Describe disjoint events
Describe a conditional probability
Define independent events
Law of Total Probability
Baye’s Theorem
Two events A and B are considered disjoint if \(P(A\cap B)=0\). In general terms, only one event can occur, not both.
Let there be 2 events A and B. Given that B has occurred, what is the probability that A occurs?

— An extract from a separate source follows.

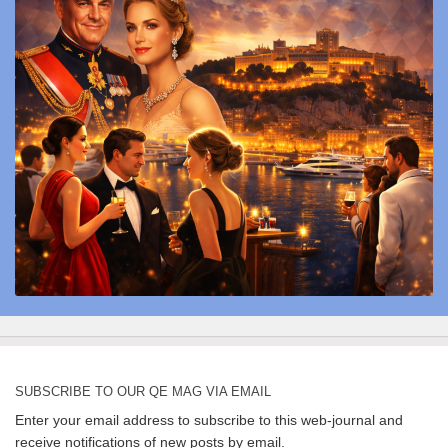
SUBSCRIBE TO OUR QE MAG VIA EMAIL
Enter your email address to subscribe to this web-journal and
receive notifications of new posts by email.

The conditional probability requires there to be at least 2 events and one event must have occurred. Additionally, the events cannot be disjoint. Conditional probabilities are denoted as \(P(A|B)\), the probability of A given B has occurred.
\[ P(A|B)=\frac{P(A\cap B)}{P(B)} \]
| Uses Eye Glasses | ||
| Needs Glasses | Yes | No |
| Yes | 44 | 14 |
| No | 2 | 40 |
Find the probability of needing glasses
Find the probability of not using glasses
Find the probability of not using glasses and needing glasses
Find the probability of not using glasses, given they need glasses
Events A and B are considered independent if \(P(A\cap B)=P(A)P(B)\). In other words, The occurrence of one event will not have an effect on the occurrence of the other event.
| Uses Eye Glasses | ||
|---|---|---|
| Needs Glasses | Yes | No |
| Yes | 44 | 14 |
| No | 2 | 40 |
The law of total probability allows you to compute the probability of an event A given that the sets {\(B_1\), … , \(B_n\)} partitions event A. The law of total probability is given as
\[ P(A)= \sum^n_{i=1}P(A\cap B_i) \]
\[ P(A)=\sum^n_{i=1}P(A|B_i)P(B_i) \]
The probability of an individual having a disease, given that they test positive for the disease, is 0.82. The probability of an individual having a disease, given they tested negative, is 0.14. The probability of testing positive is 0.6. What is the prevalence of a disease (probability of having a disease)?
Baye’s theorem computes the probability of an event \(B_i\) given event A
\[ P(B_i|A) = \frac{P(A\cap B_i)}{P(A)}=\frac{P(A|B_i)P(B_i)}{\sum^n_{i=1}P(A|B_i)P(B_i)} \]
The probability of an having a disease, given that they test positive for the disease, is 0.82. The probability of and individual having a disease, given they tested negative, is 0.14. The probability of testing positive is 0.6. What is the probability of resulting in a false negative?